:: Excerpted records
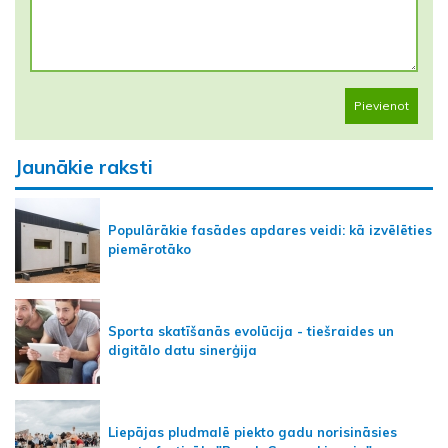
Pievienot
Jaunākie raksti
Populārākie fasādes apdares veidi: kā izvēlēties
piemērotāko
Sporta skatīšanās evolūcija - tiešraides un
digitālo datu sinerģija
Liepājas pludmalē piekto gadu norisināsies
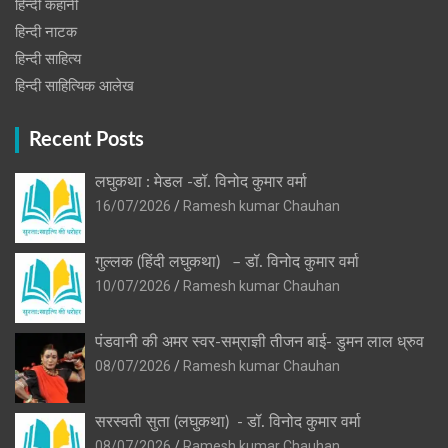
हिन्दी कहानी
हिन्‍दी नाटक
हिन्दी साहित्य
हिन्दी साहित्यिक आलेख
Recent Posts
लघुकथा : मेडल -डॉ. विनोद कुमार वर्मा
16/07/2026
Ramesh kumar Chauhan
गुल्लक (हिंदी लघुकथा) – डॉ. विनोद कुमार वर्मा
10/07/2026
Ramesh kumar Chauhan
पंडवानी की अमर स्वर-सम्राज्ञी तीजन बाई- डुमन लाल ध्रुव
08/07/2026
Ramesh kumar Chauhan
सरस्वती सुता (लघुकथा) ​- डॉ. विनोद कुमार वर्मा
08/07/2026
Ramesh kumar Chauhan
::::
» Task to carry out: Return the material exactly as written, except for any pictures it holds.

» Response for this exercise:
Pievienot
Jaunākie raksti
Populārākie fasādes apdares veidi: kā izvēlēties
piemērotāko
Sporta skatīšanās evolūcija - tiešraides un
digitālo datu sinerģija
Liepājas pludmalē piekto gadu norisināsies
हिन्दी कहानी
हिन्‍दी नाटक
हिन्दी साहित्य
हिन्दी साहित्यिक आलेख
Recent Posts
लघुकथा : मेडल -डॉ. विनोद कुमार वर्मा
16/07/2026
Ramesh kumar Chauhan
गुल्लक (हिंदी लघुकथा) – डॉ. विनोद कुमार वर्मा
10/07/2026
Ramesh kumar Chauhan
पंडवानी की अमर स्वर-सम्राज्ञी तीजन बाई- डुमन लाल ध्रुव
08/07/2026
Ramesh kumar Chauhan
सरस्वती सुता (लघुकथा) ​- डॉ. विनोद कुमार वर्मा
08/07/2026
Ramesh kumar Chauhan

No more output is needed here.